Reflecting the sad state of affairs in journalism today, the Seattle Times has a front page article about Advocacy Director David Hiller leaving Cascade Bicycle Club, but nothing about where he’s going. KOMO News.com has a more factually accurate article online, which isn’t even their primary medium.
Seattle Mayor Mike McGinn has created a new position that will cost the city $95,000 per year.
A spokesman for the mayor said McGinn has hired David Hiller, advocacy director for Cascade Bicycle Club, for a position in his office.
Spokesman Aaron Pickus could not provide Hiller’s exact title, but said he’ll work with the Seattle Department of Transportation and outreach staff, and advise the mayor on the city’s transportation issues. The scope of Hiller’s work will extend beyond issues having to do with bicyclists, Pickus said.
The news came just days after the mayor asked departments across the city – including police, fire and human services — to cut another 3 to 8 percent in spending.
So, what’s the real story? That people will die in fires because the Mayor has created a new position despite cuts to other city services? That the Mayor really is intent on making Seattle a car-free bicycle-only city? That McGinn is an obstructionist jerk and he needed a like-minded buddy? Those are the stories that are too easy to write. They don’t require any understanding of the facts. That lazy “journalism” approach takes the angle “some people think…”. Is what some people think news? Opinions are like assholes. Everybody’s got one.
Many Seattleites dislike people who aren’t warm & fuzzy. Passive-aggressive dithering is preferred. David Hiller is bold — more like a Chicago union negotiator. He actually gets things done. He’s highly regarded in Olympia. He led the charge in getting the Vulnerable User Bill passed. It’s about to be signed into law by the governor. No small feat. Click here to read more about this.

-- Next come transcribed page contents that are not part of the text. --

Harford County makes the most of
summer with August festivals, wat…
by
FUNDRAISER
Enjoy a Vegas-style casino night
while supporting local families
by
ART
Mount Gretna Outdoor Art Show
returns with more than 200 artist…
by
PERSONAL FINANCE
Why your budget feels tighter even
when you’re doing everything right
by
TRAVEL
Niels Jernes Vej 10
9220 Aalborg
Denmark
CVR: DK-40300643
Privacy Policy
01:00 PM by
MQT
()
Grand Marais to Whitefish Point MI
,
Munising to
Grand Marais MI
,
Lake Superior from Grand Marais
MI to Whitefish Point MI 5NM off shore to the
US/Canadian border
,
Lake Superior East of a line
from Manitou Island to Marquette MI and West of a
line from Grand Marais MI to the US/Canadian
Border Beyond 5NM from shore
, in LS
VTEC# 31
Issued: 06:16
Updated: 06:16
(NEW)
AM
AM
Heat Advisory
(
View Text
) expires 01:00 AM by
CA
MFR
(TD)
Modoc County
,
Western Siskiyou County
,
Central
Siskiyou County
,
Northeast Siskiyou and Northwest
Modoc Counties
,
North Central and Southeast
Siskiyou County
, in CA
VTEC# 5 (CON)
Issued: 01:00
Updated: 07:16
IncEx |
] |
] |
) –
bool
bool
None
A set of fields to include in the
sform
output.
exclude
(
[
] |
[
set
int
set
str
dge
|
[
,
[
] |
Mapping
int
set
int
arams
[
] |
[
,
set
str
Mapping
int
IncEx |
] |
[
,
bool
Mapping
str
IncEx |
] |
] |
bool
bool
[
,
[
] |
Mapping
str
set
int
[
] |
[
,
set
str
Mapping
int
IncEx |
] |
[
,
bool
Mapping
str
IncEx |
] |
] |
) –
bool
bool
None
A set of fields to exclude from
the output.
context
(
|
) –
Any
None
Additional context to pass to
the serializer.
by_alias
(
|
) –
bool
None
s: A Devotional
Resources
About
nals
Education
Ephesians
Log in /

Following this feat, moving to the Mayor’s team will be exciting for David. Mayor McGinn is not one to shy away from tough battles. In hiring David Hiller to join his team, he’ll have a tenacious advocate who really wants to get things done.
The first section of the Burke Gilman Trail opened in 1978. Thirty-three years later it’s still incomplete. The Missing Link section through Ballard has been stalled for years by a group of NIMBY old-time businessmen who don’t want change. They’ve got the bucks to drag the legal process on for years. These are industrial-grade tough guys who don’t play nice. Seems to me that David Hiller is the guy you’d want on your team to move the ball downfield those grueling last few yards for a game-ending win.
With McGinn likely to be a single-term Mayor, the clock is running. I’m sure this isn’t the only issue David Hiller will be dealing with. As a friend, I’m excited for him. As someone who’s interested in smart sustainable solutions to our transportation needs, I’m excited for us.